I pass another pylon. See that pink granite obelisk? He was raised by Queen Hatchepsut, she of the false beard. Her effigy was hammered out of all her works by her nephew, Thutmose III, so that the queen would suffer eternal death. They didn’t mess around with little girls. Each pharaoh left his mark and tried to erase the previous ones, and they added pylons, up to six, and doors, temples, and enclosures that surround the temple, layers and more layers like an onion.

He arrived at the heart of the sanctuary, where no one entered except the highest priests. There rested the god and the sacred boat in which he went for a ride. There are still traces of the paint that previously covered all the reliefs, but much has fallen, disappeared, plundered, melted. What is missing may have been dismantled by Christians, or by Arabs, or may be in Cairo, Rome, Turin or Paris.

Oh, if you had seen Thebes when it was shining! The one with the hundred doors, Homer sang. Capital of the ancient world. The treasures taken in a thousand lootings and the tributes of a thousand towns were unloaded at its docks. And the pharaohs competed in pomp, covering monuments with gold, lapis lazuli, silver and ivory, erecting colossi and obelisks, stealing stones and hiding or denying the legacy of their ancestors. A festival that lasted twenty centuries.

I go out to breathe next to the sacred lake, where the granite beetle is found. You have to turn it three times. Bring good luck.
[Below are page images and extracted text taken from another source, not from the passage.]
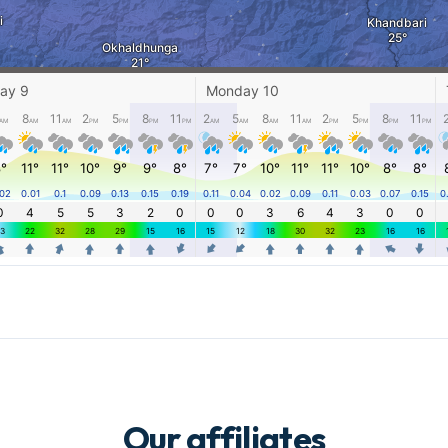
Our affiliates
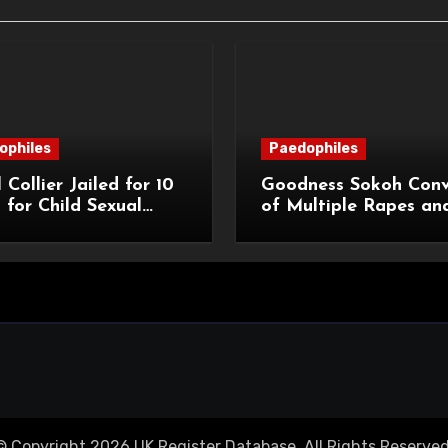
ophiles
Paedophiles
 Collier Jailed for 10
Goodness Sokoh Conv
 for Child Sexual
of Multiple Rapes an
e
Sexual Offences
© Copyright 2026 UK Register Database. All Rights Reserved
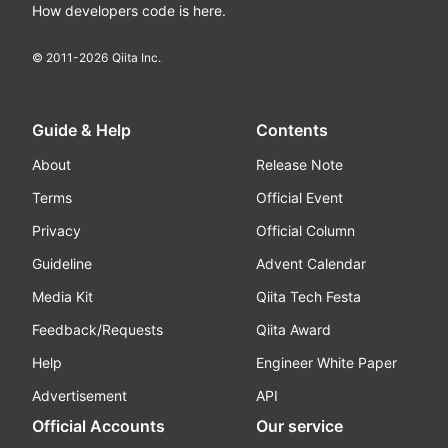
How developers code is here.
© 2011-
2026
Qiita Inc.
Guide & Help
Contents
About
Release Note
Terms
Official Event
Privacy
Official Column
Guideline
Advent Calendar
Media Kit
Qiita Tech Festa
Feedback/Requests
Qiita Award
Help
Engineer White Paper
Advertisement
API
Official Accounts
Our service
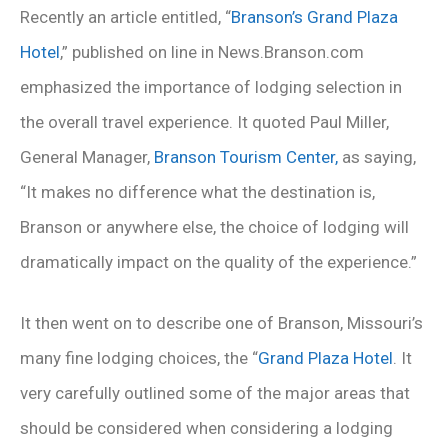
Recently an article entitled, “
Branson’s Grand Plaza
Hotel
,” published on line in News.Branson.com
emphasized the importance of lodging selection in
the overall travel experience. It quoted Paul Miller,
General Manager,
Branson Tourism Center,
as saying,
“It makes no difference what the destination is,
Branson or anywhere else, the choice of lodging will
dramatically impact on the quality of the experience.”
It then went on to describe one of Branson, Missouri’s
many fine lodging choices, the “
Grand Plaza Hotel
. It
very carefully outlined some of the major areas that
should be considered when considering a lodging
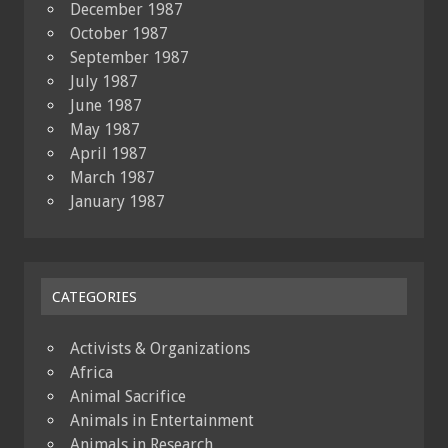
December 1987
October 1987
September 1987
July 1987
June 1987
May 1987
April 1987
March 1987
January 1987
CATEGORIES
Activists & Organizations
Africa
Animal Sacrifice
Animals in Entertainment
Animals in Research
Because, like a dung beetle, Jepri pushes the sun to rise every morning and renew life. And today he has already more than fulfilled his task: Ra’s boat will soon reach the highest point in the sky. It will be better to avoid its glare inside a restaurant. The local specialty, pigeon stuffed with rice. Then, a nap can shorten the wait until the sun declines.

Later I may go to the museum and then, with the shadows already stretched, I will go to the temple of Luxor. I leave the matter of crossing to the western shore, of entering the kingdom of the dead, for another day.